Create a New Tool and Workflow#
In the Customizing a Workflow and Adding Tools to a Workflow tutorials, we have been primarily utilizing tools that were included with the Agent toolkit. This tutorial demonstrates how to create a new tool that can ingest data from local files stored on disk.
For this purpose, create a new empty tool using the aiq workflow create
command. This command automates the setup process by generating the necessary files and directory structure for your new workflow.
aiq workflow create --workflow-dir examples text_file_ingest
This command does the following:
Creates a new directory,
examples/text_file_ingest
.Sets up the necessary files and folders.
Installs the new Python package for your workflow.
Note
Due to the fact that the aiq workflow create
command installs the new Python package, if you wish to delete the tool you will need to run the following command:
aiq workflow delete text_file_ingest
Each workflow created in this way also creates a Python project, and by default, this will also install the project into the environment. If you want to avoid installing it into the environment you can use the --no-install
flag.
This creates a new directory examples/text_file_ingest
with the following layout:
examples/
└── text_file_ingest/
├── pyproject.toml
└── src/
└── text_file_ingest/
├── configs
│ └── config.yml
├── __init__.py
├── register.py
└── text_file_ingest_function.py
Note
The completed code for this example can be found in the examples/documentation_guides/workflows/text_file_ingest
directory of the AIQ toolkit repository.
By convention, tool implementations are defined within or imported into the register.py
file. In this example, the tool implementation exists within the text_file_ingest_function.py
file and is imported into the register.py
file. The pyproject.toml
file contains the package metadata and dependencies for the tool. The text_file_ingest_function.py
that was created for us will contain a configuration object (TextFileIngestFunctionConfig
) along with the tool function (text_file_ingest_function
). The next two sections will walk through customizing these.
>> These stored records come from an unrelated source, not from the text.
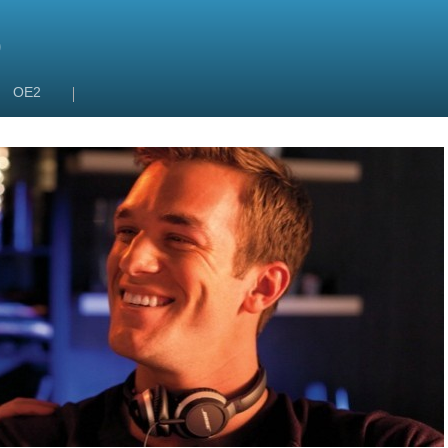
9
OE2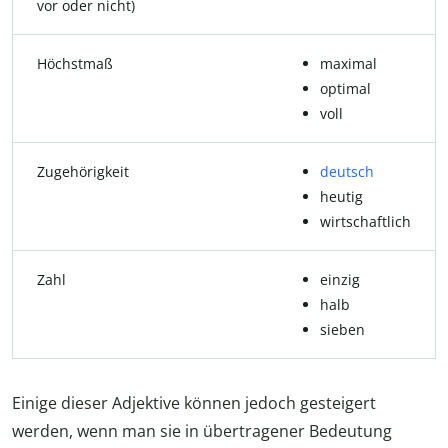
vor oder nicht)
Höchstmaß
maximal
optimal
voll
Zugehörigkeit
deutsch
heutig
wirtschaftlich
Zahl
einzig
halb
sieben
Einige dieser Adjektive können jedoch gesteigert
werden, wenn man sie in übertragener Bedeutung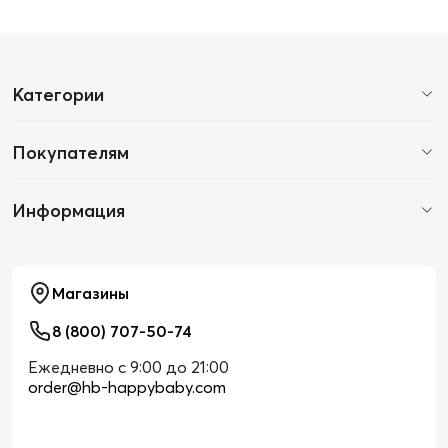
Категории
Покупателям
Информация
Магазины
8 (800) 707-50-74
Ежедневно с 9:00 до 21:00
order@hb-happybaby.com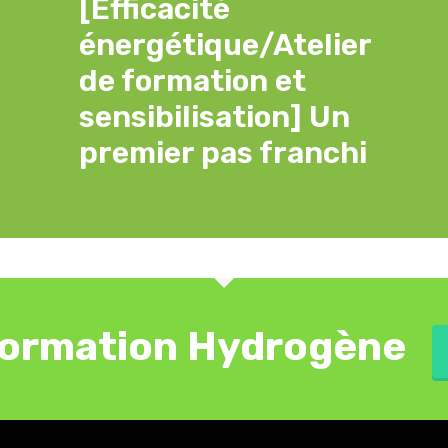
[Efficacité
énergétique/Atelier
de formation et
sensibilisation] Un
premier pas franchi
ormation Hydrogène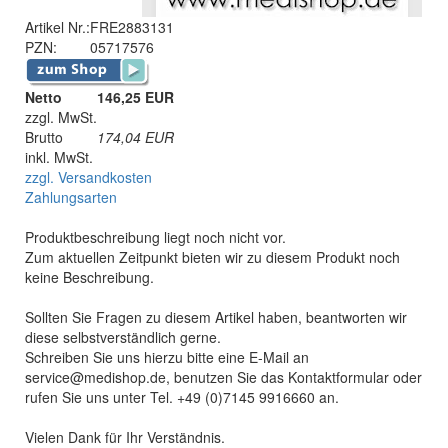
Artikel Nr.:
FRE2883131
PZN:
05717576
Netto
146,25 EUR
zzgl. MwSt.
Brutto
174,04
EUR
inkl. MwSt.
zzgl. Versandkosten
Zahlungsarten
Produktbeschreibung liegt noch nicht vor.
Zum aktuellen Zeitpunkt bieten wir zu diesem Produkt noch
keine Beschreibung.
Sollten Sie Fragen zu diesem Artikel haben, beantworten wir
diese selbstverständlich gerne.
Schreiben Sie uns hierzu bitte eine E-Mail an
service@medishop.de, benutzen Sie das Kontaktformular oder
rufen Sie uns unter Tel. +49 (0)7145 9916660 an.
Vielen Dank für Ihr Verständnis.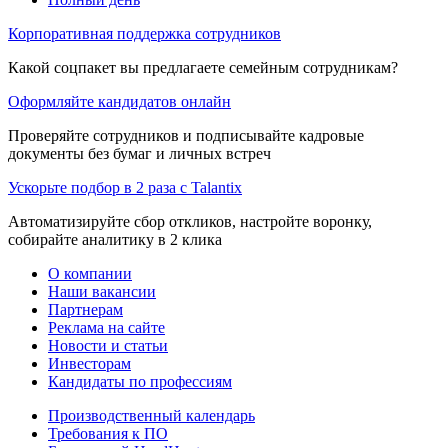
Корпоративная поддержка сотрудников
Какой соцпакет вы предлагаете семейным сотрудникам?
Оформляйте кандидатов онлайн
Проверяйте сотрудников и подписывайте кадровые
документы без бумаг и личных встреч
Ускорьте подбор в 2 раза с Talantix
Автоматизируйте сбор откликов, настройте воронку,
собирайте аналитику в 2 клика
О компании
Наши вакансии
Партнерам
Реклама на сайте
Новости и статьи
Инвесторам
Кандидаты по профессиям
Производственный календарь
Требования к ПО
Many of these tools contain an associated workflow configuration file stored in a config
directory, along with example data stored in a data
directory. Since these tools are installable Python packages and the workflow configuration file and data must be included in the package, they need to be located under the examples/text_file_ingest/src/text_file_ingest
directory. For convenience, symlinks can be created at the root of the project directory pointing to the actual directories. Lastly, the README.md
file is often included in the root of the project. Resulting in a directory structure similar to the following:
examples/
└── text_file_ingest/
├── config -> src/text_file_ingest/configs
|── data -> src/text_file_ingest/data
├── pyproject.toml
└── src/
└── text_file_ingest/
├── __init__.py
├── configs/
| └── config.yml
├── data/
├── register.py
└── text_file_ingest_function.py
Customizing the Configuration Object#
Given that the purpose of this tool will be similar to that of the webpage_query
tool, you can use it as a reference and starting point. Examining the webpage_query
tool configuration object from examples/simple/src/aiq_simple/register.py
:
class WebQueryToolConfig(FunctionBaseConfig, name="webpage_query"):
webpage_url: str
description: str
chunk_size: int = 1024
embedder_name: EmbedderRef = "nvidia/nv-embedqa-e5-v5"
Along with renaming the class and changing the name
, the only other configuration attribute that needs to change is replacing webpage_url
with a glob pattern. The resulting new tool configuration object will look like:
class TextFileIngestToolConfig(FunctionBaseConfig, name="text_file_ingest"):
ingest_glob: str
description: str
chunk_size: int = 1024
embedder_name: EmbedderRef = "nvidia/nv-embedqa-e5-v5"
Note
The name
parameter; the value of this will need to match the _type
value in the workflow configuration file.
For more details on AIQ toolkit configuration objects, refer to the Configuration Object Details section of the Workflow Configuration document.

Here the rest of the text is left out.